> _AIM OF THE EXERCISE_: Below are the records; how many of their lines contain "prej"? Reply only with that figure.

··· INFORMATION PROVIDED ···

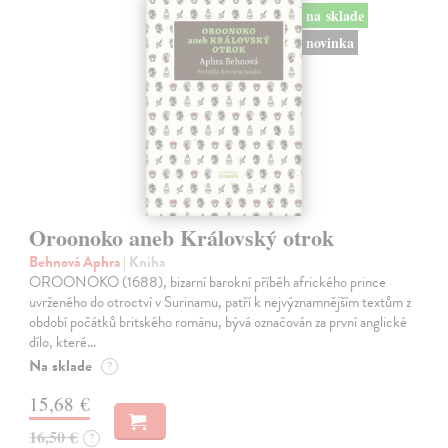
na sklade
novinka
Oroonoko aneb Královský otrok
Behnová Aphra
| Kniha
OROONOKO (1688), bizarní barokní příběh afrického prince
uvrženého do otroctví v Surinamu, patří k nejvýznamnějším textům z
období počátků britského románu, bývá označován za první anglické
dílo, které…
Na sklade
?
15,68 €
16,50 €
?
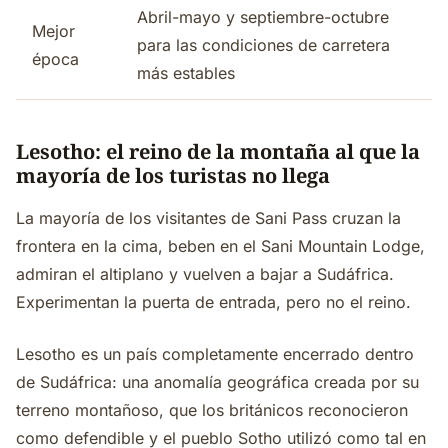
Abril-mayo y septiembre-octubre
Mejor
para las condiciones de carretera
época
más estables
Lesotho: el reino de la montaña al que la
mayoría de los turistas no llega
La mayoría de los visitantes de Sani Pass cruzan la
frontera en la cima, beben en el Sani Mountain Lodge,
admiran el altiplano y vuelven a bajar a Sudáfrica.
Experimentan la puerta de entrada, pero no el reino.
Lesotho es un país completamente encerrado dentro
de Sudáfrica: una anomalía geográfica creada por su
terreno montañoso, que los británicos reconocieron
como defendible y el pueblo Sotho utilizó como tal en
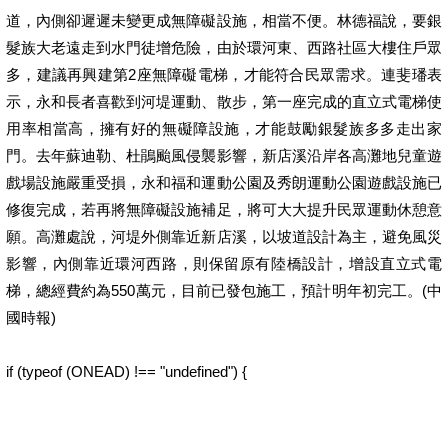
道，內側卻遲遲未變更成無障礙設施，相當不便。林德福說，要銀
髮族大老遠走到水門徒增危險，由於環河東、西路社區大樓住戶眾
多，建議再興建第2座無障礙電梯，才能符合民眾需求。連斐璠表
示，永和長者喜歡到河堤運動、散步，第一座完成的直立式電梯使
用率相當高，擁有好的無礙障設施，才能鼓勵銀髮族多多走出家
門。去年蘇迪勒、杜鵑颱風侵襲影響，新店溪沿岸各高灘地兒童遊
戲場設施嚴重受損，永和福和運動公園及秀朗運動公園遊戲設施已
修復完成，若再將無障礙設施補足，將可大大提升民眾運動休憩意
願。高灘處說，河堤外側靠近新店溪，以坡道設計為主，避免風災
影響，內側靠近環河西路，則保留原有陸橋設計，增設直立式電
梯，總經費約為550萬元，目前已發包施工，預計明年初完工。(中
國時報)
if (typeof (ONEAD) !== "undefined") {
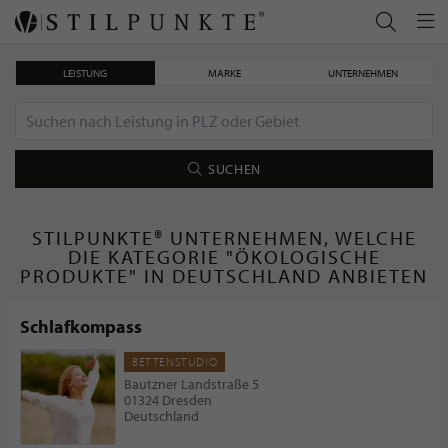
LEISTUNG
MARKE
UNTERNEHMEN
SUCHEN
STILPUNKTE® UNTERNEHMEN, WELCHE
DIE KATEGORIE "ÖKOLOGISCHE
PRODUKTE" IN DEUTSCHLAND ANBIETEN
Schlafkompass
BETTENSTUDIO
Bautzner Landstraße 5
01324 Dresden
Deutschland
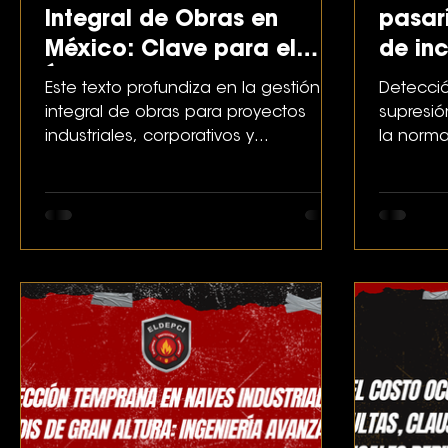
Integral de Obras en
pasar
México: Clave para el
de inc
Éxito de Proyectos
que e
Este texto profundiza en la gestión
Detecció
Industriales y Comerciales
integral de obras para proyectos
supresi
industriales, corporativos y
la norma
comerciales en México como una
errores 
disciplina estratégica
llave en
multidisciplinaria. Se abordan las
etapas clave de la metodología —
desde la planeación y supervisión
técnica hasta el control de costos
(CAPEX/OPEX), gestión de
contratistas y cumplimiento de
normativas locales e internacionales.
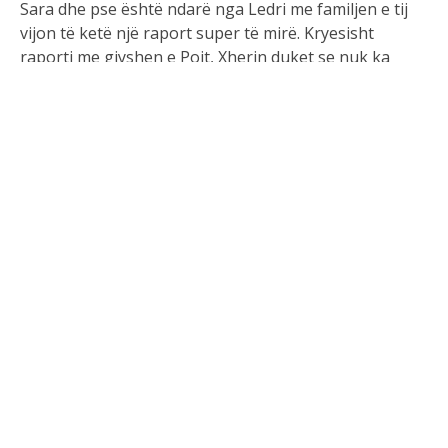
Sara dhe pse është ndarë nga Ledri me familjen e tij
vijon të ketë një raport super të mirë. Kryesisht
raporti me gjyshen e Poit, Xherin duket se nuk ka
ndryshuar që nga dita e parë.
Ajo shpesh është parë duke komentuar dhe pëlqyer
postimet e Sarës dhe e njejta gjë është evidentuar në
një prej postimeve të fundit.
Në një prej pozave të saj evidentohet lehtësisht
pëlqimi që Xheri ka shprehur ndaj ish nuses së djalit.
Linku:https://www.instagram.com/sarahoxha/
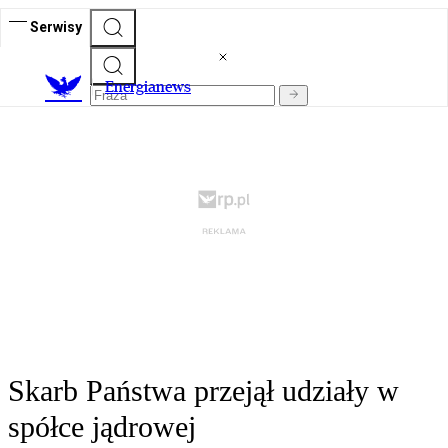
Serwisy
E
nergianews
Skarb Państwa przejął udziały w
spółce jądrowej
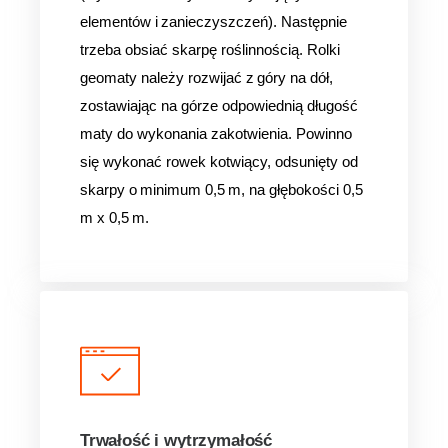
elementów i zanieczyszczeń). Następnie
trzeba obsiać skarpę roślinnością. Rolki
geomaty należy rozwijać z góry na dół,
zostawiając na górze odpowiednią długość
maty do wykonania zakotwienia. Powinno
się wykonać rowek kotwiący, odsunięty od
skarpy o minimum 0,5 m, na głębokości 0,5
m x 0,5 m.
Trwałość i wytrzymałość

···

> _EXERCISE OUTPUT_: 2